Yesterday a friend and I were discussing television versus the Internet. Yes, my friends and I do, on rare occasions, talk about things other than ART. She proposed that the "Web" would not really catch on as a marketing media until they simplified it and put it on TV as WebTV has done. It's an interesting viewpoint, and perhaps very perceptive. But I'm not so sure whether the "Web" will be put on TV or perhaps the opposite, TV will appear on the Web. Maybe it will be more on the order of a merger as cable begins to carry Internet access. I say this despite the upcoming debut of HDTV. Right now all the movement is in Web technology. The web is ACTIVE whereas TV is PASSIVE, and we all know that active usually wins out over passive.

TV is a monolithic blunderbuss so massively regulated it's incapable of much real technologic progress. I don't have to tell you how UNregulated the Internet and the computer industry are, and how sprightly they are in terms of embracing new technologies. The internet is already devouring TV's audience share and eating away at its add revenue. Forty years ago, TV was doing that to magazine revenues, which led to the demise or restructuring of glossy, high-end news magazines such as "Look," "Life," and "Post."
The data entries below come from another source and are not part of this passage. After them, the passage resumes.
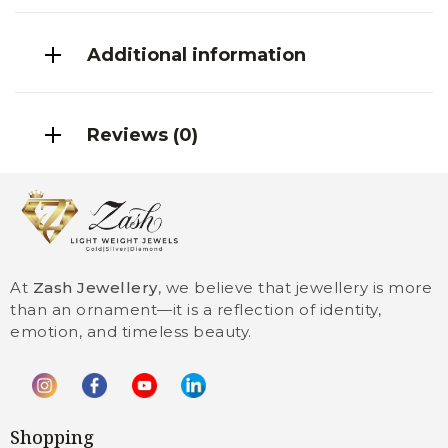
Additional information
Reviews (0)
At
Zash Jewellery
, we believe that jewellery is more
than an ornament—it is a reflection of identity,
emotion, and timeless beauty.
Shopping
I look for the Internet to gobble up most of the TV industry eventually. We saw a variation of that happen with the movie industry. TV practically DESTROYED it at one point in time during the 1950s. it was only when movies began to embrace TV as a means of distribution and promotion that they got back on their feet. And there was a far greater gulf between movies and TV in terms of their distribution than there is between TV and the Internet today. I look for TV to eventually follow the same course, to use the Internet as at least a secondary, perhaps eventually a PRIMARY means of distribution.

As for content, movies had the effect of liberalizing TV content. It's hard to imagine Internet content being any MORE liberal than it is now, so the question arises as to what effect (if any) TV will have on Internet content. Will it make the Internet more conservative and family oriented or will TV move toward being more like the Internet in terms of content? Personally, for better or worse, I tend to think the latter instance will probably be the case. Seldom does any artistic medium (I use that term in its broadest sense) become more conservative--at least not for long. I see the Internet as now too big, powerful, and fluent to adapt to the incredible restrictions of television. I think TV will have to either adapt to the internet, or else go the way of "Look," "Life," and "Post" in becoming a best minor media curiosities.